TASK REQUIREMENTS » Copy out once more, exactly, the line with "tels que la" and all the lines after it, up to the last line of the data.

Data excerpts:

-=-=-=-=-

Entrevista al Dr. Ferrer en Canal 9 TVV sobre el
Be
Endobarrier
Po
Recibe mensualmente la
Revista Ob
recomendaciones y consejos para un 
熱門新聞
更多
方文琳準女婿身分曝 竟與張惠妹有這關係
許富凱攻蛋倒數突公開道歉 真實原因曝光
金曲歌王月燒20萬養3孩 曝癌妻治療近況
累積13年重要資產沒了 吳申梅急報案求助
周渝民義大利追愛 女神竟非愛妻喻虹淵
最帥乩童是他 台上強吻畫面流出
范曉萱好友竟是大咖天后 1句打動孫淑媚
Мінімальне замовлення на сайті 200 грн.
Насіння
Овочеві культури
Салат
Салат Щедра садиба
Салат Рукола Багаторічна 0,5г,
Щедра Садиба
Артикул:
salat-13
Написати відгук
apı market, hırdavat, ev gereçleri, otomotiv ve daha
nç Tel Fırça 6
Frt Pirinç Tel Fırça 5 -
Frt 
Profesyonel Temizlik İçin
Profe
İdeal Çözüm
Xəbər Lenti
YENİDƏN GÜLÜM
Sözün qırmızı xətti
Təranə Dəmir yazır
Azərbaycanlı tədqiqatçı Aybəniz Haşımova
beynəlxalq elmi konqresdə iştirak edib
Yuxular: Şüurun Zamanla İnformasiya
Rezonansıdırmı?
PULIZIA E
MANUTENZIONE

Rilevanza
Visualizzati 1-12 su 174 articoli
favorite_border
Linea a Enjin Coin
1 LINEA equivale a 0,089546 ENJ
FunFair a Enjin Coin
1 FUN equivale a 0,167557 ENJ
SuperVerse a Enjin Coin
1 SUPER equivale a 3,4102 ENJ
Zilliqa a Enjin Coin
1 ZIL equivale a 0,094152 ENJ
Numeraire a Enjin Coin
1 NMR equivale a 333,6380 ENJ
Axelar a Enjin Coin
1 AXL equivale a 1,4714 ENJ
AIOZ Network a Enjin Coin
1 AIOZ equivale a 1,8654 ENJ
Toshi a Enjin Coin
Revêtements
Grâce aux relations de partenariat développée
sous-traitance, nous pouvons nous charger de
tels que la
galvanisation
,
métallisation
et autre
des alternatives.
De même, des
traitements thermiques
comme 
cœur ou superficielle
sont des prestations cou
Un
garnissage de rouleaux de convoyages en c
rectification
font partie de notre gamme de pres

-=-=-=-=-

WORKED SOLUTION »
tels que la
galvanisation
,
métallisation
et autre
des alternatives.
De même, des
traitements thermiques
comme 
cœur ou superficielle
sont des prestations cou
Un
garnissage de rouleaux de convoyages en c
rectification
font partie de notre gamme de pres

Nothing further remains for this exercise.